O juro é a remuneração cobrada pelo banco em troca do dinheiro emprestado a você. A instituição financeira corrige sua dívida mensalmente e a taxa de juro é calculada sobre esse valor. O juro aplicado, todo mês, sobre o dinheiro emprestado, eleva sua dívida inicial da R$ 100 mil para R$ 300 mil após 25 anos.

O planejador financeiro Marcos Silvestre explica que, daquela prestação de R$ 1 mil paga ao banco, se você usar parte dela para pagar um aluguel de R$ 350,00, conseguindo aplicar mensalmente os R$ 650,00 restantes em algum produto com taxa de juro de 10,25% ao ano, você alcançará os R$ 100 mil em 11 anos – menos da metade do período de dívida com o banco.

Em 2010, o crédito para a compra de bens tem como destaque o financiamento de veículos.
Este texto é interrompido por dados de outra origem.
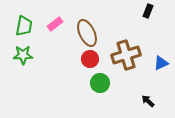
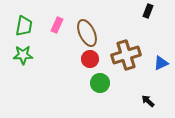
pink rectangle: moved 2 px right, 1 px down; rotated 28 degrees counterclockwise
A dívida dos brasileiros com automóveis financiados somava R$ 94,1 bilhões em dezembro de 2009, segundo dados do Banco Central (BC). Em setembro de 2010, a dívida aumentou para R$ 125,3 bilhões, em função da maior demanda por veículos.

Em média, a taxa de juro para a compra de um veículo financiado é de até 2% ao mês no setor. No acumulado de 2010, até setembro, a taxa de juro alcançou 23,2%. “É uma das menores taxas do mercado em função da garantia. Automóveis são bens que ficam alienados ao banco. No caso de inadimplência, são tomados. Como a operação tem garantia, é possível trabalhar com taxa de juro menor e prazo maior. A média de prazo de pagamento dos veículos financiados, praticada pelo mercado, é de 48 meses”, afirma Ademiro Vian, diretor adjunto de Produto e Financiamentos da Febraban.

Novamente, vamos ao cálculo do professor e planejador financeiro Marcos Silvestre. O carro zero quilômetro mais barato no mercado (1.0, sem ar condicionado, sem direção hidráulica) custa R$ 25 mil. Ao dar R$ 2,5 mil de entrada, o restante será financiado em 60 prestações (5 anos), de R$ 650,00, com incidência da taxa de 1,99% ao mês. No final do período, você terá pago R$ 41.500,00 pelo carro.

Se você atuasse como investidor, primeiramente, depositaria os R$ 2,5 mil da entrada do carro na caderneta de poupança. Depois, faria depósitos de R$ 650,00 na poupança durante 30 meses. Segundo cálculos do professor Marcos Silvestre, você conseguiria comprar o carro em dois anos e meio. “Daqui a 30 meses, o carro terá subido de valor, não custará os mesmos R$ 25 mil. O valor da tabela desse carro poderá ser R$ 27 mil ou R$ 28 mil. Porém, o valor efetivo para a compra à vista, em dinheiro, será de, no máximo, os R$ 25 mil planejados”, explica Marcos Silvestre no seu boletim publicado em 19 de novembro de 2010.